<<<<

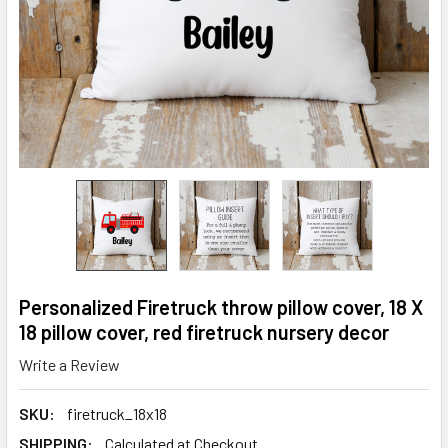
Personalized Firetruck throw pillow cover, 18 X
18 pillow cover, red firetruck nursery decor
Write a Review
SKU:
firetruck_18x18
SHIPPING:
Calculated at Checkout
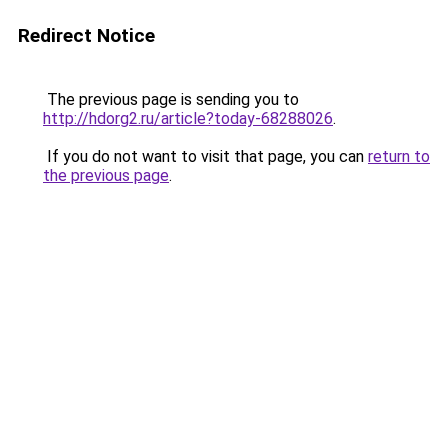
Redirect Notice
The previous page is sending you to
http://hdorg2.ru/article?today-68288026
.
If you do not want to visit that page, you can
return to
the previous page
.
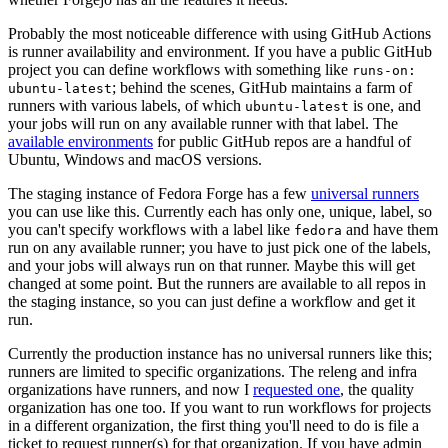
Probably the most noticeable difference with using GitHub Actions
is runner availability and environment. If you have a public GitHub
project you can define workflows with something like
runs-on:
; behind the scenes, GitHub maintains a farm of
ubuntu-latest
runners with various labels, of which
is one, and
ubuntu-latest
your jobs will run on any available runner with that label. The
available environments
for public GitHub repos are a handful of
Ubuntu, Windows and macOS versions.
The staging instance of Fedora Forge has a few
universal runners
you can use like this. Currently each has only one, unique, label, so
you can't specify workflows with a label like
and have them
fedora
run on any available runner; you have to just pick one of the labels,
and your jobs will always run on that runner. Maybe this will get
changed at some point. But the runners are available to all repos in
the staging instance, so you can just define a workflow and get it
run.
Currently the production instance has no universal runners like this;
runners are limited to specific organizations. The releng and infra
organizations have runners, and now I
requested one
, the quality
organization has one too. If you want to run workflows for projects
in a different organization, the first thing you'll need to do is file a
ticket to request runner(s) for that organization. If you have admin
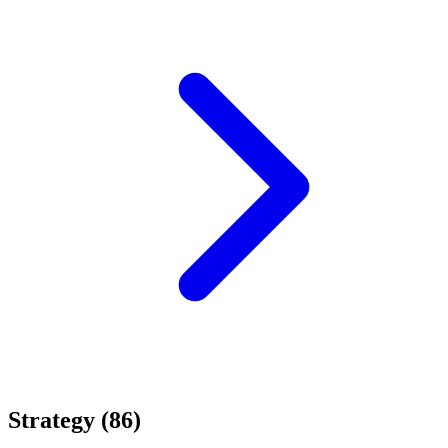
Strategy (86)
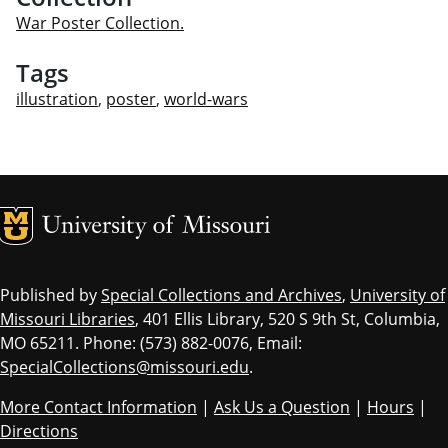
War Poster Collection.
Tags
illustration
,
poster
,
world-wars
MU Logo
Univ
Published by
Special Collections and Archives
,
University of
Missouri Libraries
, 401 Ellis Library, 520 S 9th St, Columbia,
MO 65211. Phone: (573) 882-0076, Email:
SpecialCollections@missouri.edu
.
More Contact Information
|
Ask Us a Question
|
Hours
|
Directions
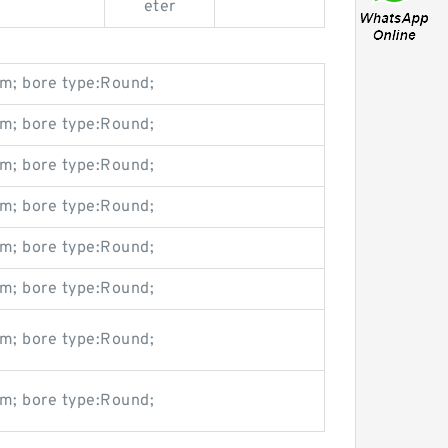
eter
m; bore type:Round;
m; bore type:Round;
m; bore type:Round;
m; bore type:Round;
m; bore type:Round;
m; bore type:Round;
m; bore type:Round;
m; bore type:Round;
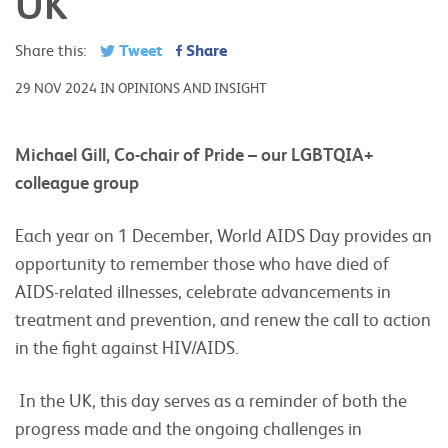
UK
Tweet
Share
Share this:
29 NOV 2024 IN OPINIONS AND INSIGHT
Michael Gill, Co-chair of Pride – our LGBTQIA+
colleague group
Each year on 1 December, World AIDS Day provides an
opportunity to remember those who have died of
AIDS-related illnesses, celebrate advancements in
treatment and prevention, and renew the call to action
in the fight against HIV/AIDS.
In the UK, this day serves as a reminder of both the
progress made and the ongoing challenges in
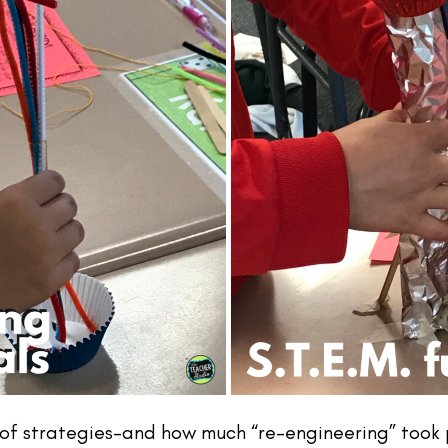
 strategies–and how much “re-engineering” took pl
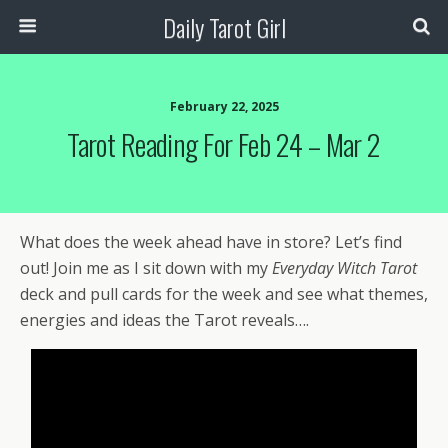
Daily Tarot Girl
February 22, 2025
Tarot Reading For Feb 24 – Mar 2
What does the week ahead have in store? Let’s find
out! Join me as I sit down with my
Everyday Witch Tarot
deck and pull cards for the week and see what themes,
energies and ideas the Tarot reveals….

>>>>

**TASK GOAL:** Please filter the data down to the lines containing the word "that".

**SOLUTION TO THE PROBLEM:**
If you do not want to visit that page, you can
your jobs will run on any available runner with that label. The
and your jobs will always run on that runner. Maybe this will get
ticket to request runner(s) for that organization. If you have admin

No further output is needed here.